The advantages of a strategic blueprint are particularly critical to governments facing a loss of faith in community institutions – what some people call a “social recession”.
A prosperity blueprint represents a compact of mutual interests – a platform for mobilising disparate community and business groups as well as governments (and their warring departments) themselves.
A joined-up blueprint assists governments allocate scarce resources on a more rational basis and better drive the machinery of government.
A strategic blueprint driven by clear targets helps detect clashing government policy goals.
A blueprint based on measurable targets will also lift the quality of public policy debate, especially when placed in the context of intergenerational challenges.
Finally, a blueprint based on targets improves accountability.

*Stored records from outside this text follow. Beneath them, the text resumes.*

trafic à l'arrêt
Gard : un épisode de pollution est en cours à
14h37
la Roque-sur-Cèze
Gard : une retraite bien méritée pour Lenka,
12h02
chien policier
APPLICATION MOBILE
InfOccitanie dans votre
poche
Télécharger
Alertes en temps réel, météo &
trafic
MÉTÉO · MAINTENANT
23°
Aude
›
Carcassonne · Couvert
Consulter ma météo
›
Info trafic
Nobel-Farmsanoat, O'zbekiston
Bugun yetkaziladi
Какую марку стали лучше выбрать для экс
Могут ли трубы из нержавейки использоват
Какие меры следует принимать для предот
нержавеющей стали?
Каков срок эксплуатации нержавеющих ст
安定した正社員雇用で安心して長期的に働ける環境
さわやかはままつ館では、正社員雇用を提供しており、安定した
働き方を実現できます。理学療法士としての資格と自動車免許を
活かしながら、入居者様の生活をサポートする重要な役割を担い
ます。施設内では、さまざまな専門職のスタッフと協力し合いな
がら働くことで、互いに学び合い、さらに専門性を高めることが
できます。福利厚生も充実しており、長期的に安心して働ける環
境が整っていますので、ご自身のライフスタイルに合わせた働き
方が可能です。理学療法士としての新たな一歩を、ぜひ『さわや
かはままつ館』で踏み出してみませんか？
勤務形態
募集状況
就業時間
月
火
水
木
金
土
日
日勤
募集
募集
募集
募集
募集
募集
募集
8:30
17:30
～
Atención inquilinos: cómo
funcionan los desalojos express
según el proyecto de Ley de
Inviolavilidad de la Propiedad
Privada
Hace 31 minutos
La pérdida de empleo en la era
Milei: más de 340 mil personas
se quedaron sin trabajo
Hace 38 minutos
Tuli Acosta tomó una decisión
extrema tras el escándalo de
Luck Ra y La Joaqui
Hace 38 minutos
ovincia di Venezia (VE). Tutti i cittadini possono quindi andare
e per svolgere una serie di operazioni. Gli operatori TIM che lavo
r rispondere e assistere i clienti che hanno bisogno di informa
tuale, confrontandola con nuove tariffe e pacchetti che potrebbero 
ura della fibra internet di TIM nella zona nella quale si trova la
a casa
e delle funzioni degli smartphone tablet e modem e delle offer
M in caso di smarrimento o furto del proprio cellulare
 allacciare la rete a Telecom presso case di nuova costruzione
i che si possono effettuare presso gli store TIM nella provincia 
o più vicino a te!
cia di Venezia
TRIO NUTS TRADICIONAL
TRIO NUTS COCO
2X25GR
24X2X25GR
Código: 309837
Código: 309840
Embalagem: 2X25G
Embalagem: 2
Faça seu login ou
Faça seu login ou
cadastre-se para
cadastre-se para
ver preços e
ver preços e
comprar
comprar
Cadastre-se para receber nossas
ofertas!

The South Australian Strategic Plan provides a model. It covers six categories of performance – community, prosperity, environment, health, education and ideas.
Linking the categories are 77 specific performance targets which are audited (independently) every couple of years to reveal whether progress toward targets has been achieved or is on track. (See breakout box below.)
Tasmania tried much the same thing based on 12 performance categories and 69 benchmarks. Unfortunately, the most recent TasTogether report card exposed serious underperformance. That’s why the Tasmanian plan is following the Tassie Tiger into extinction.
Some local governments, such as New York City, are giving targets a go. However, they tend to focus on a single issue, such as sustainability.
One of Peter Costello’s outstanding legacies was the Federal Government’s regular Intergenerational Report (IGR), which examines the impacts of demographic change on national efforts to improve prosperity.
The most recent IGR showed that income taxes will double in real terms by 20 unless we better manage population growth, increase workforce participation and boost productivity.
The IGR should be embraced as a call to action and a spur to setting strategic performance targets.
We need similar IGRs for all states, territories and local governments or face economic and social bankruptcy in an ageing, low-growth society.
A nationwide set of IGRs might even guide more coherent thinking by the Council of Australian Governments.
Targets inform and support policy discourse – they don’t replace the value of visionary rhetoric and mandate building.
After all, Chifley’s tocsin call was to a “light on the hill”, not a visibility enhancing appliance perched atop a distant elevated landform – KPI: 12,000 lumens.
Targets represent nation-building goals couched in a common language of prosperity that chimes with community aspirations.
How can we possibly debate the future, let alone run a country, without them?